Foreach Loops
I've mentioned before that foreach loops can be slow. This is often simply because of their nature of needing to retrieve an enumerator, which is a new instance of an object on the heap, everytime you loop through an object. I did some experimenting with this concept and ran some test code (below), and identified a way that can help you improve performance of areas that need to be driven by for loops.
The code
This is the code I used to test it:
using System;
using System.Collections.Generic;
using System.Diagnostics;
internal class SpeedTest
{
private class TestClass
{
public IEnumerable<int> Yielder()
{
yield return 1;
yield return 2;
yield return 3;
yield return 5;
yield return 6;
}
public void Callbacker(Action<int> callback)
{
callback(1);
callback(2);
callback(3);
callback(5);
callback(6);
}
}
static void Main()
{
var sw = new Stopwatch();
const int ITERATIONS = 10000000;
int total = 0;
var test = new TestClass();
GC.Collect();
sw.Start();
for (int i=0; i<ITERATIONS; ++i)
{
foreach(var item in test.Yielder())
{
total += item;
}
}
sw.Stop();
Console.WriteLine("Total {0}ms, taking {1}ms/each", sw.ElapsedMilliseconds, sw.ElapsedMilliseconds / (double)ITERATIONS);
sw.Reset();
Console.WriteLine(GC.GetTotalMemory(false));
GC.Collect();
sw.Start();
for (int i = 0; i < ITERATIONS; ++i)
{
test.Callbacker(v =>
{
total += v;
});
}
sw.Stop();
Console.WriteLine("Total {0}ms, taking {1}ms/each", sw.ElapsedMilliseconds, sw.ElapsedMilliseconds / (double)ITERATIONS);
sw.Reset();
Console.WriteLine(GC.GetTotalMemory(false));
GC.Collect();
Console.WriteLine(total);
}
}
The Results
On mono 3.0.x the results were a significant improvement. The foreach loop took 6.0s, while the callback took 2.9s on average. We also saw a small memory footprint improvement of a handful of kilobytes less heap being used.
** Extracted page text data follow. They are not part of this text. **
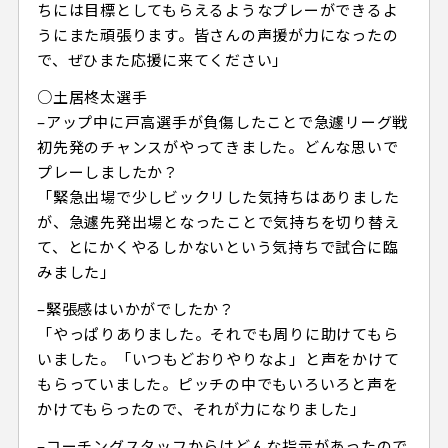
ちには目標としてもらえるようなプレーができるよ
うにまた頑張ります。皆さんの声援が力になったの
で、ぜひまた応援に来てください」
○土居柊太選手
–アップ中に戸高選手が負傷したことで急遽リーグ戦
初先発のチャンスがやってきました。どんな思いで
プレーしましたか？
「緊急出場で少しビックリした気持ちはありました
が、急遽先発出場となったことで気持ちを切り替え
て、とにかくやるしかないという気持ちで試合に臨
みました」
–緊張感はいかがでしたか？
「やっぱりありました。それでも周りに助けてもら
いました。「いつもどおりやりなよ」と声をかけて
もらっていました。ピッチの中でもいろいろと声を
かけてもらったので、それが力になりました」
–コーチングスタッフからはどんな指示があったので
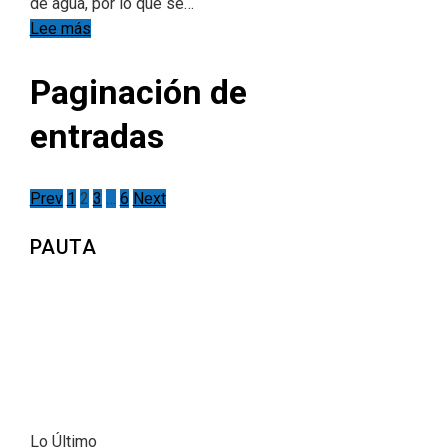
de agua, por lo que se…
Lee más
Paginación de
entradas
Prev
1
2
3
…
6
Next
PAUTA
Lo Último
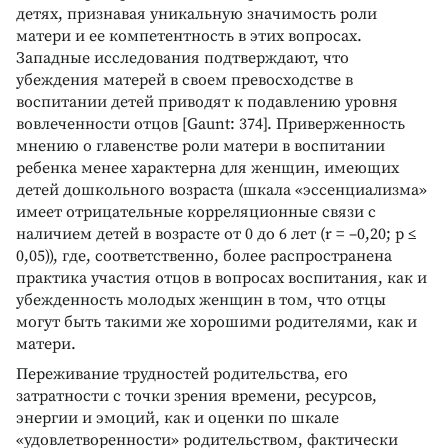
детях, признавая уникальную значимость роли
матери и ее компетентность в этих вопросах.
Западные исследования подтверждают, что
убеждения матерей в своем превосходстве в
воспитании детей приводят к подавлению уровня
вовлеченности отцов [Gaunt: 374]. Приверженность
мнению о главенстве роли матери в воспитании
ребенка менее характерна для женщин, имеющих
детей дошкольного возраста (шкала «эссенциализма»
имеет отрицательные корреляционные связи с
наличием детей в возрасте от 0 до 6 лет (r = –0,20; p ≤
0,05)), где, соответственно, более распространена
практика участия отцов в вопросах воспитания, как и
убежденность молодых женщин в том, что отцы
могут быть такими же хорошими родителями, как и
матери.
Переживание трудностей родительства, его
затратности с точки зрения времени, ресурсов,
энергии и эмоций, как и оценки по шкале
«удовлетворенности» родительством, фактически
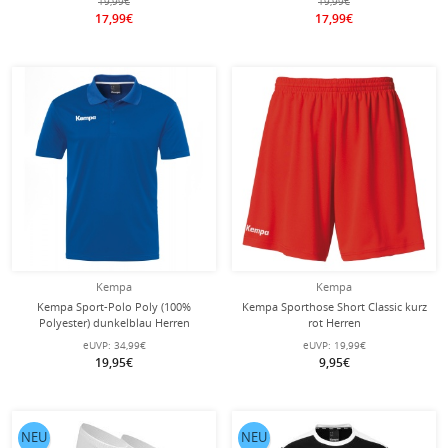
19,99€
19,99€
17,99€
17,99€
Kempa
Kempa
Kempa Sport-Polo Poly (100%
Kempa Sporthose Short Classic kurz
Polyester) dunkelblau Herren
rot Herren
eUVP:
34,99€
eUVP:
19,99€
19,95€
9,95€
NEU
NEU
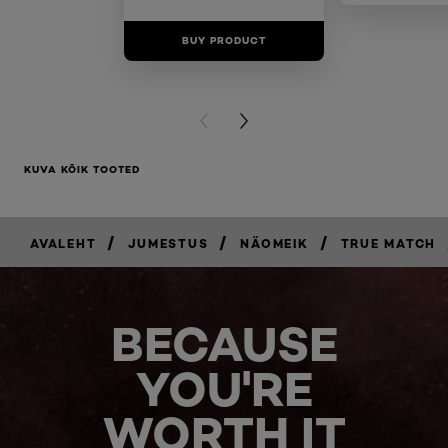
BUY PRODUCT
BUY PR
PREVIOUS CARD
NEXT CARD
KUVA KÕIK TOOTED
/
/
/
AVALEHT
JUMESTUS
NÄOMEIK
TRUE MATCH
BECAUSE
YOU'RE
WORTH IT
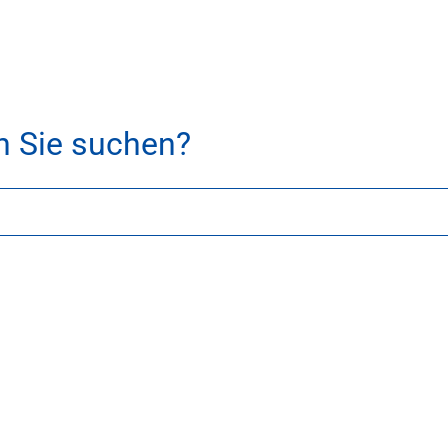
h Sie suchen?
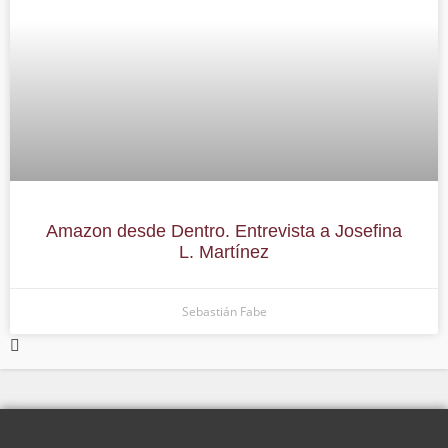
Amazon desde Dentro. Entrevista a Josefina
L. Martínez
Sebastián Fabe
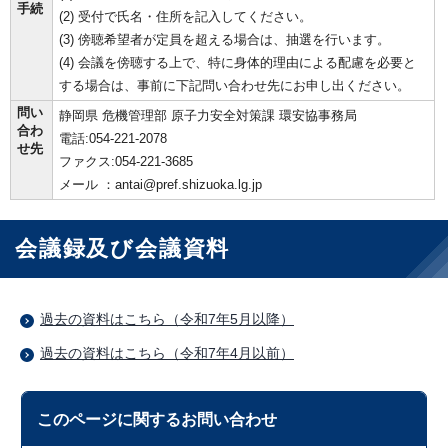
手続
(2) 受付で氏名・住所を記入してください。
(3) 傍聴希望者が定員を超える場合は、抽選を行います。
(4) 会議を傍聴する上で、特に身体的理由による配慮を必要と
する場合は、事前に下記問い合わせ先にお申し出ください。
問い
静岡県 危機管理部 原子力安全対策課 環安協事務局
合わ
電話:054-221-2078
せ先
ファクス:054-221-3685
メール ：antai@pref.shizuoka.lg.jp
会議録及び会議資料
過去の資料はこちら（令和7年5月以降）
過去の資料はこちら（令和7年4月以前）
このページに関する
お問い合わせ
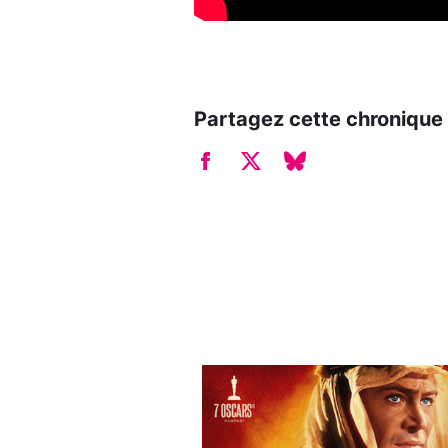
Partagez cette chronique 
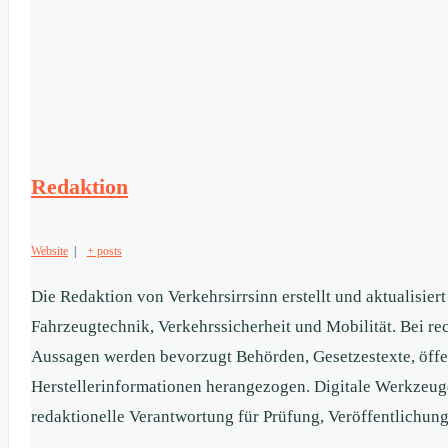
Redaktion
Website
|
+ posts
Die Redaktion von Verkehrsirrsinn erstellt und aktualisier
Fahrzeugtechnik, Verkehrssicherheit und Mobilität. Bei re
Aussagen werden bevorzugt Behörden, Gesetzestexte, öffen
Herstellerinformationen herangezogen. Digitale Werkzeug
redaktionelle Verantwortung für Prüfung, Veröffentlichung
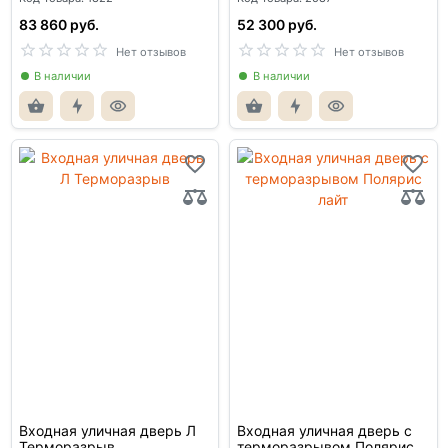
83 860 руб.
52 300 руб.
Нет отзывов
Нет отзывов
В наличии
В наличии
Входная уличная дверь Л
Входная уличная дверь с
Терморазрыв
терморазрывом Полярис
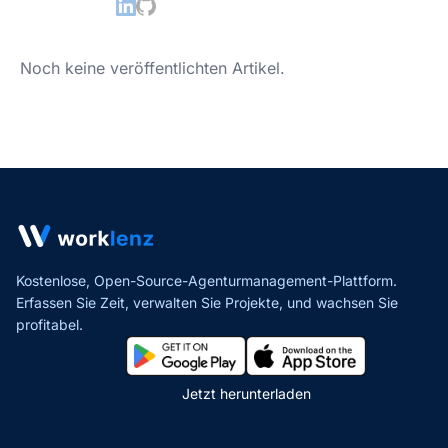
Noch keine veröffentlichten Artikel.
Kostenlose, Open-Source-Agenturmanagement-Plattform.
Erfassen Sie Zeit, verwalten Sie Projekte,
und wachsen Sie
profitabel.
Jetzt herunterladen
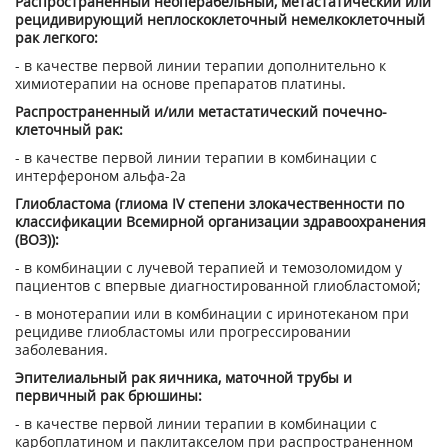
Распространенный неоперабельный, мета­статический или
рецидивирующий неплоско­клеточный немелкоклеточный
рак легкого:
- в качестве первой линии терапии допол­нительно к
химиотерапии на основе пре­паратов платины.
Распространенный и/или метастатический почечно-
клеточный рак:
- в качестве первой линии терапии в ком­бинации с
интерфероном альфа-2а
Глиобластома (глиома IV степени злокаче­ственности по
классификации Всемирной организации здравоохранения
(ВОЗ)):
- в комбинации с лучевой терапией и темозоломидом у
пациентов с впервые диагностированной глиобластомой;
- в монотерапии или в комбинации с иринотеканом при
рецидиве глиобластомы или прогрессировании
заболевания.
Эпителиальный рак яичника, маточной трубы и
первичный рак брюшины:
- в качестве первой линии терапии в ком­бинации с
карбоплатином и паклитакселом при распространенном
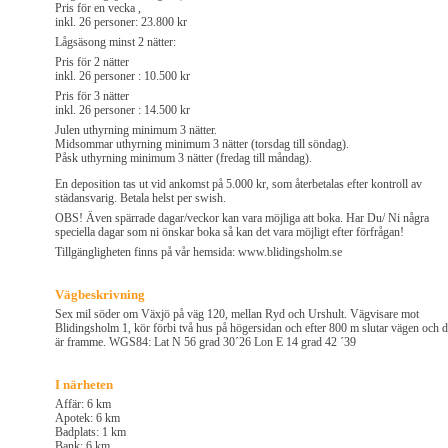
Pris för en vecka ,
inkl. 26 personer: 23.800 kr
Lågsäsong minst 2 nätter:
Pris för 2 nätter
inkl. 26 personer : 10.500 kr
Pris för 3 nätter
inkl. 26 personer : 14.500 kr
Julen uthyrning minimum 3 nätter.
Midsommar uthyrning minimum 3 nätter (torsdag till söndag).
Påsk uthyrning minimum 3 nätter (fredag till måndag).
En deposition tas ut vid ankomst på 5.000 kr, som återbetalas efter kontroll av
städansvarig. Betala helst per swish.
OBS! Även spärrade dagar/veckor kan vara möjliga att boka. Har Du/ Ni några
speciella dagar som ni önskar boka så kan det vara möjligt efter förfrågan!
Tillgängligheten finns på vår hemsida: www.blidingsholm.se
Vägbeskrivning
Sex mil söder om Växjö på väg 120, mellan Ryd och Urshult. Vägvisare mot
Blidingsholm 1, kör förbi två hus på högersidan och efter 800 m slutar vägen och 
är framme. WGS84: Lat N 56 grad 30´26 Lon E 14 grad 42 ´39
I närheten
Affär: 6 km
Apotek: 6 km
Badplats: 1 km
Bank: 6 km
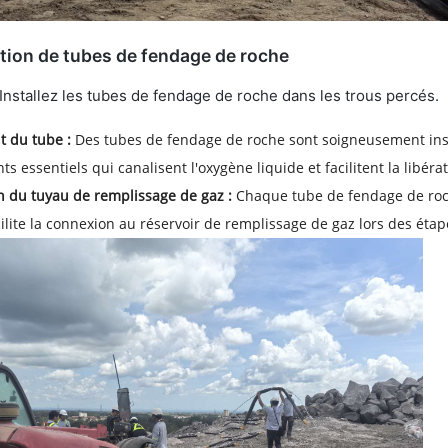
tion de tubes de fendage de roche
Installez les tubes de fendage de roche dans les trous percés.
 du tube :
Des tubes de fendage de roche sont soigneusement insé
s essentiels qui canalisent l'oxygène liquide et facilitent la libéra
n du tuyau de remplissage de gaz :
Chaque tube de fendage de roch
cilite la connexion au réservoir de remplissage de gaz lors des étap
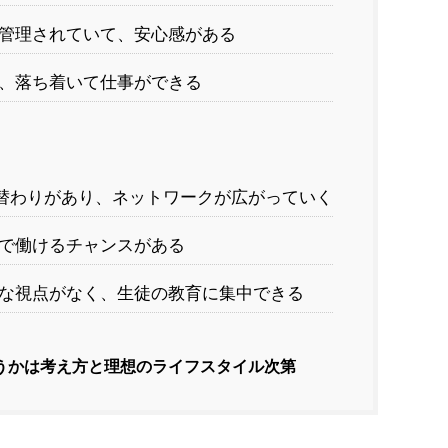
管理されていて、安心感がある
、落ち着いて仕事ができる
替わりがあり、ネットワークが広がっていく
で働けるチャンスがある
な視点がなく、生徒の教育に集中できる
うかは考え方と理想のライフスタイル次第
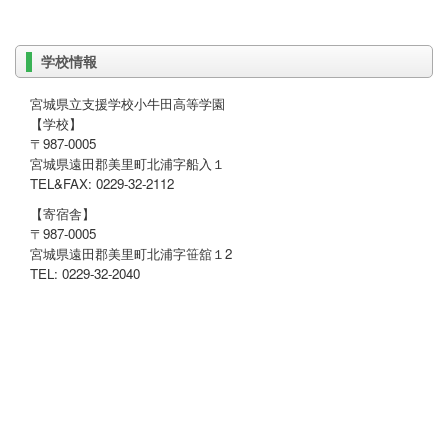
学校情報
宮城県立支援学校小牛田高等学園
【学校】
〒987-0005
宮城県遠田郡美里町北浦字船入１
TEL&FAX: 0229-32-2112
【寄宿舎】
〒987-0005
宮城県遠田郡美里町北浦字笹舘１2
TEL: 0229-32-2040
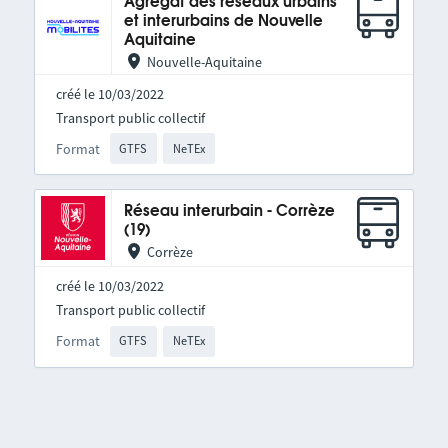
Agrégat des réseaux urbains
et interurbains de Nouvelle
Aquitaine
Nouvelle-Aquitaine
créé le 10/03/2022
Transport public collectif
Format
GTFS
NeTEx
Réseau interurbain - Corrèze
(19)
Corrèze
créé le 10/03/2022
Transport public collectif
Format
GTFS
NeTEx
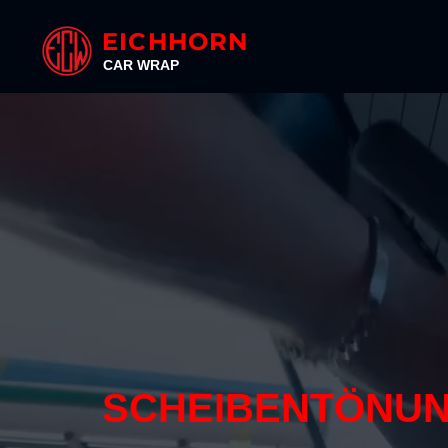
EICHHORN
CAR WRAP
SCHEIBENTÖNU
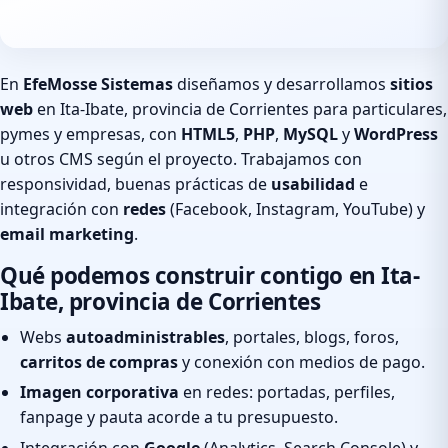
En
EfeMosse Sistemas
diseñamos y desarrollamos
sitios
web
en Ita-Ibate, provincia de Corrientes para particulares,
pymes y empresas, con
HTML5
,
PHP
,
MySQL
y
WordPress
u otros CMS según el proyecto. Trabajamos con
responsividad, buenas prácticas de
usabilidad
e
integración con
redes
(Facebook, Instagram, YouTube) y
email marketing
.
Qué podemos construir contigo en Ita-
Ibate, provincia de Corrientes
Webs
autoadministrables
, portales, blogs, foros,
carritos de compras
y conexión con medios de pago.
Imagen corporativa
en redes: portadas, perfiles,
fanpage y pauta acorde a tu presupuesto.
Integración con
Google
(Analytics, Search Console) y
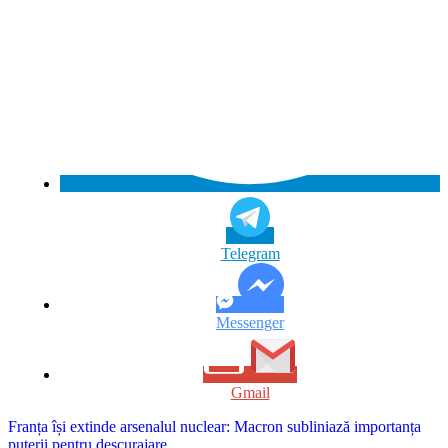
Telegram
Messenger
Gmail
Navigare
Franța își extinde arsenalul nuclear: Macron subliniază importanța
puterii pentru descurajare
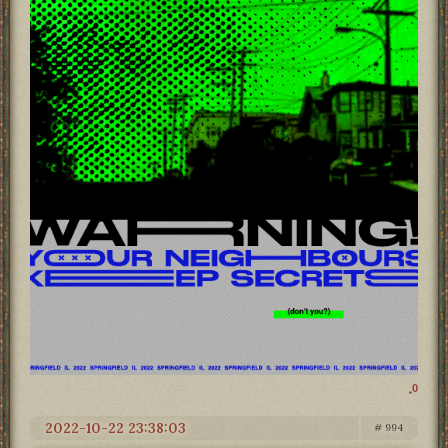
0
2022-10-22 23:38:03
994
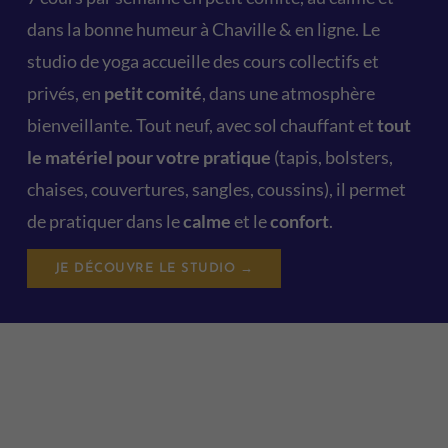
dans la bonne humeur à Chaville & en ligne. Le
studio de yoga accueille des cours collectifs et
privés, en
petit comité
, dans une atmosphère
bienveillante. Tout neuf, avec sol chauffant et
tout
le matériel pour votre pratique
(tapis, bolsters,
chaises, couvertures, sangles, coussins), il permet
de pratiquer dans le
calme
et le
confort
.
JE DÉCOUVRE LE STUDIO →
In the windows runtime, we saw a far large improvement. While I don't have the numbers at the moment to quote, I saw ~10x performance improvement, and a few megabytes of heap memory that was spared. Running the test through mono running a performance monitor shows that roughly 250MB of memory is created just from the enumerator alone (over the course of several million iterations). I suspect mono just cleans this up in a more timely manner.
Disclaimer
Like always, I will say there is a time and place for optimization. Foreach loops are easier to read, and I won't stop using them in areas of my code that are not performance critical (loading, scheduled tasks, etc). What I am using this method for is my tight loop of dynamic geometry rendering, which can easily be called thousands, if not tens of thousand, times per second. From these changes alone, I see a 25% improvement in performance for critical lighting computations.